### Data supplied

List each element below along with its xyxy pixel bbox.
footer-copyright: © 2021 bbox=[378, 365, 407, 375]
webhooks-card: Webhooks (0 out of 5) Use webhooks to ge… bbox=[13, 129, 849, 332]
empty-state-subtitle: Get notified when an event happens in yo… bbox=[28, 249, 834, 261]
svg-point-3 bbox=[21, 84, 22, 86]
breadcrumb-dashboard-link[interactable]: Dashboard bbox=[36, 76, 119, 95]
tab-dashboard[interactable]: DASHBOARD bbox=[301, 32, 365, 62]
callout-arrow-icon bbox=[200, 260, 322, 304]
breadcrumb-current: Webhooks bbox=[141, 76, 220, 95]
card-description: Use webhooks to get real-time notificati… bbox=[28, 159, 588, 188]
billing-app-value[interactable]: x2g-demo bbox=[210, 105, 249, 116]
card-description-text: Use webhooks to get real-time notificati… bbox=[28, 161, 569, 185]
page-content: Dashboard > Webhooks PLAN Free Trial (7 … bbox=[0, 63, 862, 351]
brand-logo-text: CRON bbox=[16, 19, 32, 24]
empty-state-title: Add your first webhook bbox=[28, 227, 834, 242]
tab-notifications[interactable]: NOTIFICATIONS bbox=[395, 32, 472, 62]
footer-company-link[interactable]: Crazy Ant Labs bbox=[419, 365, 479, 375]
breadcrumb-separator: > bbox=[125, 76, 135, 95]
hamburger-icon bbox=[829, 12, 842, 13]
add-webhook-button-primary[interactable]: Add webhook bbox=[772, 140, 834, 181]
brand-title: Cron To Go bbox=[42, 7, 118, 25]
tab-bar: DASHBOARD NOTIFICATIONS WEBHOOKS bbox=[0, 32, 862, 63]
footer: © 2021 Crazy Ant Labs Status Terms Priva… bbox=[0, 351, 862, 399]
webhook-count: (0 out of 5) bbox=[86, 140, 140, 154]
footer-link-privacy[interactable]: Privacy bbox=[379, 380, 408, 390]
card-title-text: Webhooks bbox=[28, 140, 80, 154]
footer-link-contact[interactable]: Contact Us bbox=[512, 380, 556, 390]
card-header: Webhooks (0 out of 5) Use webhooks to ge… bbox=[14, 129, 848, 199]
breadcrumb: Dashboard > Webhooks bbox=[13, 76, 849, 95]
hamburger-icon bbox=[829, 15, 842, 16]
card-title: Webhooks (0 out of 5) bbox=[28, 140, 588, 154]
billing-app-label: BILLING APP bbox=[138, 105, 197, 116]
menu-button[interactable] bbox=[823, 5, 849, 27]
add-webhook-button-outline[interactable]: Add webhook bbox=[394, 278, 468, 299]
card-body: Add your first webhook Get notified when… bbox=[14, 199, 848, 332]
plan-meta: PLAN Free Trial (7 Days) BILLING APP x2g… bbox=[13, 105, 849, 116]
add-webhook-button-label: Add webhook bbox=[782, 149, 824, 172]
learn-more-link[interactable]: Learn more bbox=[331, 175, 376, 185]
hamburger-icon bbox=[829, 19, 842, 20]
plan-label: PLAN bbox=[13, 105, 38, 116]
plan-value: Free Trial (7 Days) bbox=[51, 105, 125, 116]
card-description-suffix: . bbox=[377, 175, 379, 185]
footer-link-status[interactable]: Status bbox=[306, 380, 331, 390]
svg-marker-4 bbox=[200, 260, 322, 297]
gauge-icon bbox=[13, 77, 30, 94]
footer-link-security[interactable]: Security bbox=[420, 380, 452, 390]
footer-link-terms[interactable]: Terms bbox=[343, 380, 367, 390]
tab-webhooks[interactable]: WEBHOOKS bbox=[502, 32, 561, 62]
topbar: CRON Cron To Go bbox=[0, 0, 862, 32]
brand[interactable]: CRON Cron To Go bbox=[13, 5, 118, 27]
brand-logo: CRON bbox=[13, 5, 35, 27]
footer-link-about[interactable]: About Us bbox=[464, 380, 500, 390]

######

● **How to complete this task**
This exercise needs every line of the listing that contains the word "when".

● **Solution for this task**
empty-state-subtitle: Get notified when an event happens in yo… bbox=[28, 249, 834, 261]
card-body: Add your first webhook Get notified when… bbox=[14, 199, 848, 332]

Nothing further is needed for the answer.